■ Goal of the exercise: Those lines of the following listing which contain the string "selector" should be returned.

■ Task material:
-- Opening Marker --
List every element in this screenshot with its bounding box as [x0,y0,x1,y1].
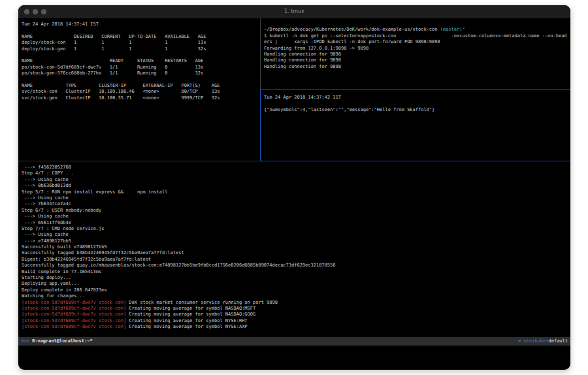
terminal-line: Successfully tagged b38b42246945fd7f32c5… [22,250,570,256]
pane-skaffold-build-log[interactable]: ---> f45623052760Step 4/7 : COPY . . ---… [18,161,570,338]
terminal-line: ---> f45623052760 [22,165,570,171]
terminal-line: Deploying app.yaml... [22,281,570,287]
terminal-line: Step 5/7 : RUN npm install express && np… [22,189,570,195]
terminal-line: ---> 7b6347ce2a4c [22,201,570,207]
terminal-line: Handling connection for 9898 [264,64,570,70]
terminal-line: deploy/stock-gen 1 1 1 1 32s [22,46,263,52]
pane-border-horizontal-inactive [18,161,260,161]
terminal-line: Starting deploy... [22,275,570,281]
pane-border-active-left [260,89,261,161]
page-background: { "window": { "title": "1. tmux" }, "col… [0,0,588,375]
terminal-line [264,101,570,106]
terminal-line: Step 4/7 : COPY . . [22,171,570,176]
kube-context-name: minikube [524,338,546,344]
kube-namespace: :default [546,338,568,344]
window-tab[interactable]: 0:vagrant@localhost:~* [32,338,93,344]
terminal-line [22,27,263,33]
terminal-line: Tue 24 Apr 2018 14:37:41 IST [22,22,263,27]
terminal-line: ers | xargs -IPOD kubectl -n dok port-fo… [264,39,570,45]
text-segment: [stock-con-5d7df689cf-dwc7v stock-con] [22,306,126,311]
status-left: dok 0:vagrant@localhost:~* [21,337,93,346]
pane-border-active-top [260,89,570,90]
terminal-line: NAME READY STATUS RESTARTS AGE [22,58,263,64]
text-segment: [stock-con-5d7df689cf-dwc7v stock-con] [22,324,126,329]
terminal-line: NAME DESIRED CURRENT UP-TO-DATE AVAILABL… [22,34,263,40]
terminal-line: [stock-con-5d7df689cf-dwc7v stock-con] C… [22,312,570,318]
terminal-window: 1. tmux Tue 24 Apr 2018 14:37:41 IST NAM… [18,5,570,370]
terminal-line: ---> 0b636bd013dd [22,183,570,189]
terminal-line [264,21,570,27]
text-segment: DoK stock market consumer service runnin… [126,300,278,305]
terminal-line: Successfully built e74898127bb5 [22,244,570,250]
text-segment: * [462,27,465,32]
terminal-line: po/stock-gen-576cc688bb-277hx 1/1 Runnin… [22,71,263,76]
terminal-line: {"numsymbols":4,"lastseen":"","message":… [264,107,570,113]
text-segment: ~/Dropbox/advocacy/Kubernetes/DoK/work/d… [264,27,440,32]
text-segment: Creating moving average for symbol NASDA… [126,306,255,311]
text-segment: [stock-con-5d7df689cf-dwc7v stock-con] [22,318,126,323]
text-segment: [stock-con-5d7df689cf-dwc7v stock-con] [22,300,126,305]
text-segment: Creating moving average for symbol NASDA… [126,312,255,317]
terminal-line: Watching for changes... [22,293,570,299]
terminal-line: Successfully tagged quay.io/mhausenblas/… [22,263,570,269]
terminal-line: Step 7/7 : CMD node service.js [22,226,570,232]
kube-context-indicator: ⊛ minikube:default [518,337,568,346]
terminal-line: po/stock-con-5d7df689cf-dwc7v 1/1 Runnin… [22,65,263,71]
terminal-line: svc/stock-con ClusterIP 10.109.186.46 <n… [22,89,263,95]
terminal-line: Tue 24 Apr 2018 14:37:42 IST [264,95,570,101]
terminal-line [22,52,263,58]
pane-kubectl-get-output[interactable]: Tue 24 Apr 2018 14:37:41 IST NAME DESIRE… [18,18,263,164]
terminal-line [22,77,263,83]
terminal-line: ---> e74898127bb5 [22,238,570,244]
window-titlebar[interactable]: 1. tmux [18,5,570,19]
terminal-line: Handling connection for 9898 [264,57,570,63]
terminal-line: [stock-con-5d7df689cf-dwc7v stock-con] D… [22,300,570,306]
terminal-line: Forwarding from 127.0.0.1:9898 -> 9898 [264,46,570,52]
text-segment: [stock-con-5d7df689cf-dwc7v stock-con] [22,312,126,317]
pane-border-vertical-inactive [260,18,261,89]
terminal-line: NAME TYPE CLUSTER-IP EXTERNAL-IP PORT(S)… [22,83,263,89]
pane-border-active-bottom [260,161,570,161]
pane-port-forward[interactable]: ~/Dropbox/advocacy/Kubernetes/DoK/work/d… [261,18,570,91]
terminal-line: [stock-con-5d7df689cf-dwc7v stock-con] C… [22,318,570,324]
terminal-line: [stock-con-5d7df689cf-dwc7v stock-con] C… [22,324,570,330]
terminal-line: Digest: b38b42246945fd7f32c5ba9aea7af7fd… [22,257,570,263]
text-segment: (master) [440,27,463,32]
terminal-line: Deploy complete in 286.647823ms [22,287,570,293]
window-title: 1. tmux [18,8,570,14]
terminal-line: $ kubectl -n dok get po --selector=app=s… [264,33,570,39]
pane-service-response[interactable]: Tue 24 Apr 2018 14:37:42 IST {"numsymbol… [261,90,570,166]
terminal-line: [stock-con-5d7df689cf-dwc7v stock-con] C… [22,306,570,312]
text-segment: Creating moving average for symbol NYSE:… [126,318,247,323]
terminal-line: ---> Using cache [22,232,570,238]
terminal-line: ---> Using cache [22,177,570,183]
kubernetes-helm-icon: ⊛ [518,338,523,344]
terminal-line: ~/Dropbox/advocacy/Kubernetes/DoK/work/d… [264,27,570,33]
text-segment: kubectl -n dok get po --selector=app=sto… [267,33,566,39]
terminal-line: Build complete in 77.165413ms [22,269,570,275]
terminal-line: deploy/stock-con 1 1 1 1 13s [22,40,263,46]
tmux-status-bar: dok 0:vagrant@localhost:~* ⊛ minikube:de… [18,337,570,346]
terminal-line: Handling connection for 9898 [264,52,570,57]
terminal-line: ---> 65611ff9db4e [22,220,570,226]
terminal-line: svc/stock-gen ClusterIP 10.100.35.71 <no… [22,95,263,101]
session-name: dok [21,338,29,344]
terminal-line: ---> Using cache [22,214,570,220]
text-segment: Creating moving average for symbol NYSE:… [126,324,247,329]
terminal-line: ---> Using cache [22,195,570,201]
terminal-line: Step 6/7 : USER nobody:nobody [22,208,570,214]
-- Closing Marker --
■ Solution to this exercise:
terminal-line: $ kubectl -n dok get po --selector=app=s… [264,33,570,39]
text-segment: kubectl -n dok get po --selector=app=sto… [267,33,566,39]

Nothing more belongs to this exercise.